The assembler now uses a specific delimiter to tell when global functions are done. The first element of the begin: block for the mouse-chaser example was a do-block. These compile as functions inline. But the assembler considers the initial consecutive sequence of functions as all belonging to the global scope. This had me flummoxed for longer than I’d care to admit chasing down the weird consequence of a stack underflow: The first VM instruction to execute was consuming the wrong thing.

This convinces me that it’s time the assembler did its own stack analysis on functions. (This would probably prevent similar problems in the future.)

27 December 2023 

I briefly had Sophie emitting pseudo-assembler for user-defined actors, but I realized there was a distinct problem: Assignment. Specifically, I’d like to compile assignment inline rather than making it have to be like a thunk. But that would break assumptions about how to compile do-blocks. After a bit of chat on the programming-languages discord, I decided to change the translator to use richer context and exploit polymorphism to do it. This will take more time than I can put to it in one sitting, so no commit tonight.

28 December 2023 

The new context-sensitive compiler architecture successfully compiles all the examples, and more sensibly than before. Everything that did run before, runs again. User-defined actors still don’t load into the VM, but that will change soon enough. The point of this change is realized: The compiler now recognizes four contexts that each compile interesting bits differently. That opens more ways for the translator to be incomplete, and I’m sure it is, but at this point holes should be easy to patch.

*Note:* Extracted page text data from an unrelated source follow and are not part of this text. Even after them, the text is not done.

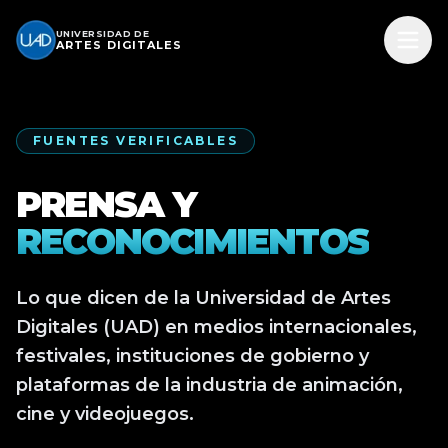
UNIVERSIDAD DE
ARTES DIGITALES
FUENTES VERIFICABLES
PRENSA Y
RECONOCIMIENTOS
Lo que dicen de la Universidad de Artes
Digitales (UAD) en medios internacionales,
festivales, instituciones de gobierno y
plataformas de la industria de animación,
cine y videojuegos.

More of the work that once seemed the job of a translator’s tree-walk is percolating down to the per-scope classes. That suggests a natural dividing line.

29 December 2023 - A Milestone!

At long last, user-defined actors work in the VM!

Also, I spent way too many hours debugging this. The most painful part came from a situation where the compiler generated wrong pseudo-assembler code at the same time as the VM mistreated the newest opcodes.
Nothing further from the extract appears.